TOKYO — Japan's new Emperor Naruhito will formally proclaim his ascension to the throne on Tuesday in a ritual-bound ceremony, but the after-effects of a deadly typhoon will cast a shadow over proceedings.
Naruhito officially assumed his duties as emperor on May 1, a day after his father became the first Japanese monarch to abdicate in 200 years.
But the transition will not be complete until his new role is officially proclaimed, in a series of events expected to be attended by foreign dignitaries from over 180 countries.
The event comes just over a week after Typhoon Hagibis slammed into Japan, killing at least 80 people and leaving a trail of destruction.
With people still searching for missing loved ones and living in shelters, the government has opted to postpone a key part of the ceremony -- an open-top car parade that had been intended to introduce the royal pair to the public.
But the rest of the day's ceremonies will go ahead, starting with rituals conducted behind closed doors in which Naruhito will "report" the proclamation to deities and his ancestors in the ancient royal dynasty.
Hours later, he and his wife Empress Masako will appear at the main event in the Imperial Palace's most prestigious hall, the Pine Room.
Naruhito, in a ceremonial outfit dominated by a voluminous draped outer robe in brown gold -- a color worn only by the emperor -- will declare his enthronement from the "Takamikura" throne.
Empress Masako, a Harvard-educated former diplomat, will wear an elaborate outfit known as "junihitoe" or many-layered robe, and be alongside the emperor on a slightly smaller throne.
Her silk robes will be so heavy it will be difficult for her to move, and attendants will trail her adjusting her outfit.
The ceremony will be conducted in the presence of an ancient sword and jewel -- part of the imperial regalia said to have been handed down by a goddess and considered crucial evidence of an emperor's legitimacy.
Some 2,500 guests, including foreign dignitaries and royalty, will rise to drum beats before the proclamation.
After the emperor finishes speaking, Prime Minister Shinzo Abe will exclaim "banzai" ("long live the Emperor") three times, completing the process.
While the parade has been put off until November 10, a banquet for foreign dignitaries and local government representatives will go ahead, along with a tea party at the royal residence the following day.
And Abe will also host a banquet for 900 foreign leaders and delegates at a Tokyo hotel.
The foreign visitors will range from royalty -- including Britain's Prince Charles -- to government officials, such as South Korean Prime Minister Lee Nak-yon and Hong Kong Chief Executive Carrie Lam.

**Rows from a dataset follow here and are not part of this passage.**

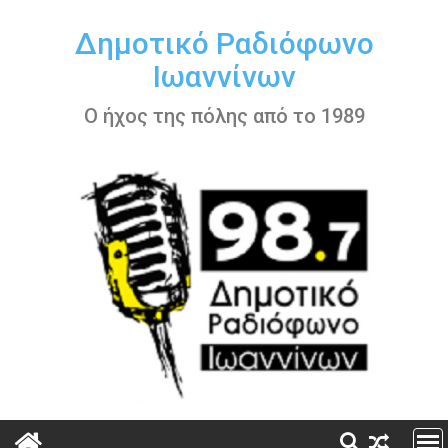
Περάστε
στο
Δημοτικό Ραδιόφωνο
περιεχόμενο
Ιωαννίνων
Ο ήχος της πόλης από το 1989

As part of the festivities, more than half a million people convicted of minor offences will be pardoned.
ROYAL SUCCESSION WORRIES
Oxford-educated Naruhito faces a delicate balancing act as emperor, seeking to continue his father's legacy of bringing the monarchy closer to the people while upholding the centuries-old traditions of the Chrysanthemum Throne.
He has spoken up to defend his wife, who struggled with the transition to cloistered royal life after leaving behind a promising diplomatic career to marry Naruhito.
The couple have one child, a 17-year-old daughter called Aiko, who cannot inherit the throne because she is female.
With Naruhito's ascension, his brother Akishino became crown prince. Akishino's son -- 13-year-old Hisahito -- is currently the only other remaining successor.
The dwindling ranks of male heirs in the royal family has rekindled debate about allowing female royals to ascend the throne, but so far there have been no formal moves to accommodate the possibility.
Despite the succession worries, and a decline in interest in the imperial family among younger generations of Japanese, the royals are still broadly popular.
A poll released by national broadcaster NHK on the eve of the ceremony found 70 percent of voters in the country hold "friendly or favorable" views towards the imperial family.